A “LAST chance” for newspaper publishers “to sort themselves out” has been delivered by a report from a group of MPs, according to The Scotsman editor, John McLellan.
Says McLellan – in his regular, Friday ‘Editor’s notebook‘ – of the deliberations by Westminister’s Joint Committee on Privacy and Injunctions: “The report is a very strong shot across publishers’ bows.”
The MPs’ conclusions have been unveiled ahead of recommendations from the ongoing Leveson Inquiry into press standards and expected reform of the Press Complaints Commission by its chair, Lord Hunt.
Writes McLellan: “Stopping short of recommending new laws for statutory regulation, or tossing newspapers to media regulator Ofcom, the committee has given publishers a last chance to sort themselves out, but with the proviso that a new regulator reports annually to a standing committee of MPs and Lords to explain its actions and decisions.”

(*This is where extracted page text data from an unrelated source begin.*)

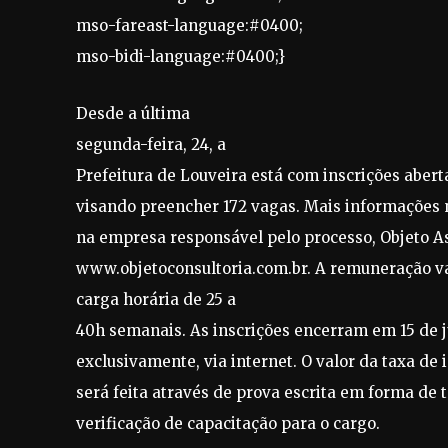
mso-fareast-language:#0400;
mso-bidi-language:#0400;}
Desde a última
segunda-feira, 24, a
Prefeitura de Louveira está com inscrições abert
visando preencher 172 vagas. Mais informações n
na empresa responsável pelo processo, Objeto As
www.objetoconsultoria.com.br. A remuneração var
carga horária de 25 a
40h semanais. As inscrições encerram em 15 de j
exclusivamente, via internet. O valor da taxa de i
será feita através de prova escrita em forma de t
verificação de capacitação para o cargo.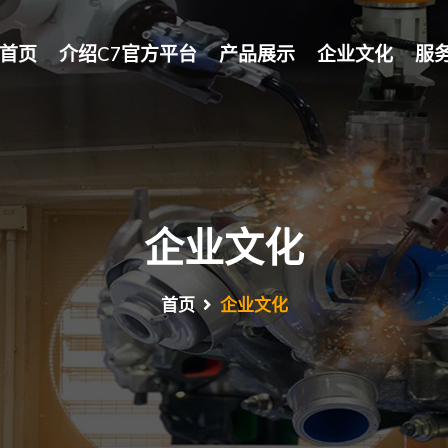
首页
介绍C7官方平台
产品展示
企业文化
服
企业文化
首页
企业文化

He notes how valuable subterfuge by the Press can be to expose a story in the public interest, as in that undertaken by the Sunday Times to expose, at the weekend, ‘dinners with the Prime Minister in return for donations to the Tory party’.
He later writes about the committee’s consideration of policing the internet. “What is more contentious in the JCPI report are proposals to force internet and social network providers to take more responsibility for upholding injunctions,” he writes.